Этот последний образ, направляющий время вспять, в какое-то еще более давнее прошлое, снова в свет — из ада, где мы только что были, — трехчастный Свет, создающий образ говорящего, по сути, есть образ Бога (Свет от Света), тот первый световой образ, который творил меня — был жизнью моей, и правдой был, и больше мной, чем «я», то есть больше, чем конструкция «эго». Между прочим, для Изольды этим образом мог быть и лик Тристана в его изначальном состоянии, самый любимый лик, который одновременно и образ чего-то другого, еще более любимого — Божества. Именно она угадывает в нем образ Божий. В этом странном прошлом, которым все кончается, прошлом до греха, возникает нечто большее, чем «я», которое вообще больше, чем все, что случилось. И которое наступает после уничтожения «малого „я“» — персонажного — в раскаянии и молчании. Мы ничего не узнали о героях, и одновременно мы узнали столько душевных движений «вступления» в речь об этих героях, что узнали о них больше, чем если бы нам о них рассказали. Вступление было не началом, а процессом вступления, и, чтобы быть процессом, оно двигалось путем отступления, как бесконеч-ного уточнения собственных оснований.

Это самый что ни на есть XX век, исследующий способы речи как отказа от речи, исследования границ речи и молчания, чтобы звучащее слово стало абсолютным, настоящим, чтобы мы пережили активно то, что лишь пассивно дает пережить рассказ.

В этой удивительной речи Вступления, которая точно не решается ни во что вступить и главной своей целью видит необходимость оставаться при одной динамической точке начала, структура движется принципом нехватки реальности. То есть мы уже готовы отправиться дальше, но мы как будто бы каждый раз недоучли какого-то условия, при котором наша речь будет о том самом. Мы все время уточняем условия возможности речи и неожиданно вообще выходим из темы проклятости героев, их вины, их наказания. Кажется, то самое, та большая единица смысла, на которую все указывает, вообще этого не терпит. Речь, спасительная речь, слово о любви, увела нас дальше, захватив с собою Изольду и Тристана. — Из ада. У Данте в аду души мертвых не помнят о свете и не могут говорить о Боге. И света там нет. А теперь все, о чем будет рассказываться, будет той трещиной тьмы, в которой всё и которой, точно кисточкой, водит свет, чтобы говорить.

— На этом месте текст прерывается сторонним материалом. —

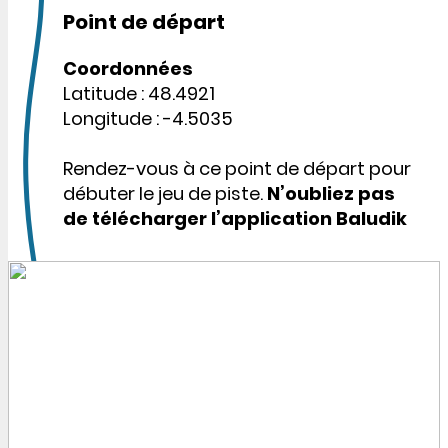
Point de départ
Coordonnées
Latitude : 48.4921
Longitude : -4.5035
Rendez-vous à ce point de départ pour
débuter le jeu de piste.
N’oubliez pas
de télécharger l’application Baludik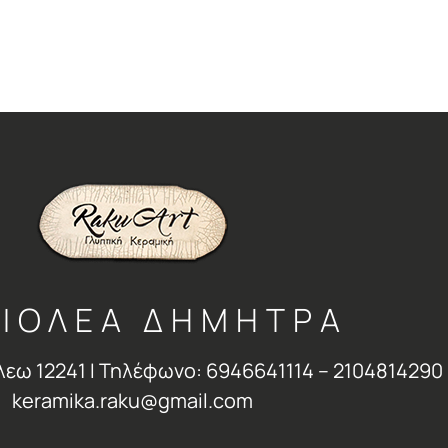
ΙΟΛΕΑ ΔΗΜΗΤΡΑ
λεω 12241 Ι Τηλέφωνο: 6946641114 – 2104814290 
keramika.raku@gmail.com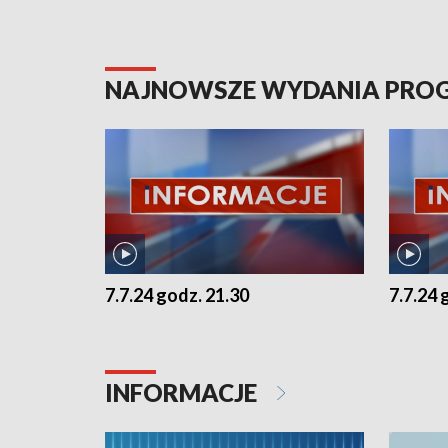
NAJNOWSZE WYDANIA PR
7.7.24 godz. 21.30
7.7.24 
INFORMACJE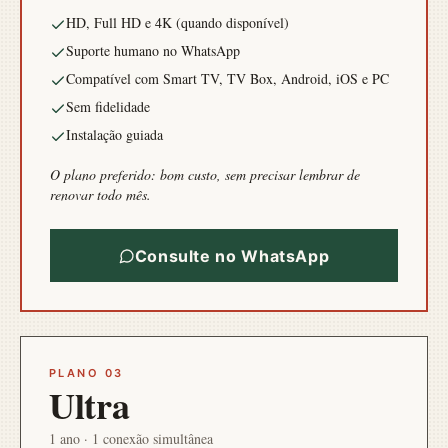
HD, Full HD e 4K (quando disponível)
Suporte humano no WhatsApp
Compatível com Smart TV, TV Box, Android, iOS e PC
Sem fidelidade
Instalação guiada
O plano preferido: bom custo, sem precisar lembrar de
renovar todo mês.
Consulte no WhatsApp
PLANO 03
Ultra
1 ano · 1 conexão simultânea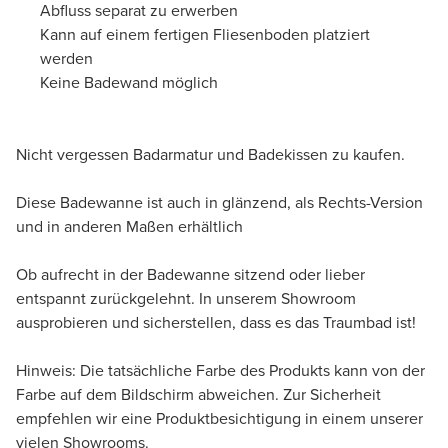
Abfluss separat zu erwerben
Kann auf einem fertigen Fliesenboden platziert
werden
Keine Badewand möglich
Nicht vergessen Badarmatur und Badekissen zu kaufen.
Diese Badewanne ist auch in glänzend, als Rechts-Version
und in anderen Maßen erhältlich
Ob aufrecht in der Badewanne sitzend oder lieber
entspannt zurückgelehnt. In unserem Showroom
ausprobieren und sicherstellen, dass es das Traumbad ist!
Hinweis: Die tatsächliche Farbe des Produkts kann von der
Farbe auf dem Bildschirm abweichen. Zur Sicherheit
empfehlen wir eine Produktbesichtigung in einem unserer
vielen Showrooms.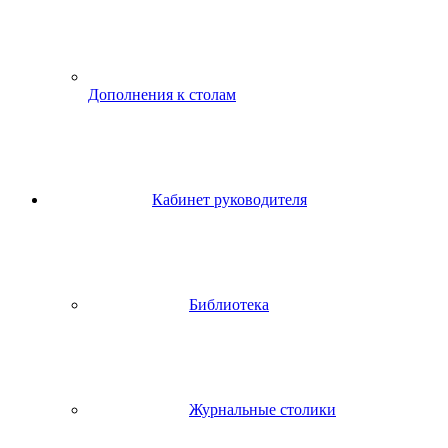
Дополнения к столам
Кабинет руководителя
Библиотека
Журнальные столики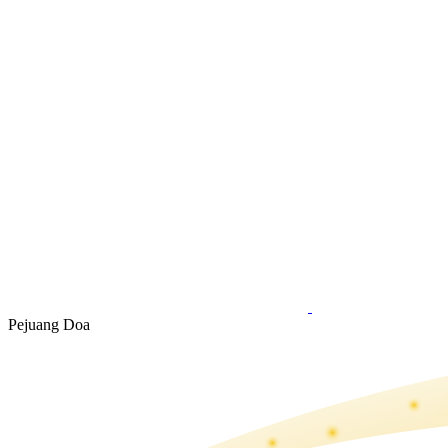
Pejuang Doa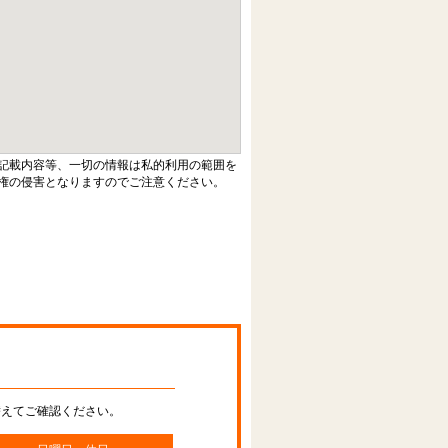
記載内容等、一切の情報は私的利用の範囲を
権の侵害となりますのでご注意ください。
替えてご確認ください。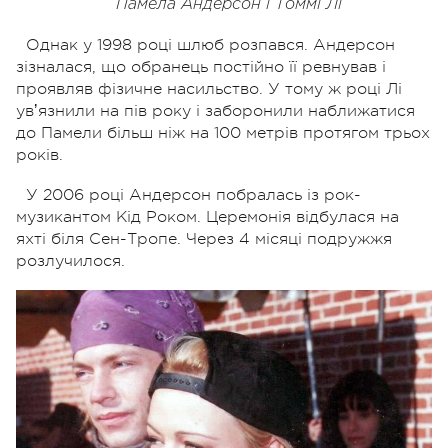
Памела Андерсон і Томмі Лі
Однак у 1998 році шлюб розпався. Андерсон
зізналася, що обранець постійно її ревнував і
проявляв фізичне насильство. У тому ж році Лі
увʼязнили на пів року і заборонили наближатися
до Памели більш ніж на 100 метрів протягом трьох
років.
У 2006 році Андерсон побралась із рок-
музикантом Кід Роком. Церемонія відбулася на
яхті біля Сен-Тропе. Через 4 місяці подружжя
розлучилося.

Ведь любую историю можно писать с точки зрения истории страсти, или с точки зрения попыток оправдания, или же вот с точки зрения чего-то изначального, что водит героями, как кистью, чтобы прочертить контур повествования. Очевидно, нас призывают смотреть с этой, последней, точки зрения. С точки зрения духа. В отличие от Ролана Барта, Ольга Седакова хочет попасть в ту точку фотографии, когда свет коснулся любимого образа — в тот момент попадая в самую точку его бытия. А в отличие от Данте, она не смирится, пока не спасет своих любимых влюбленных из ада. Данте этого сделать не мог. А вот поэт ХХ века — может, у него откуда-то есть такое право.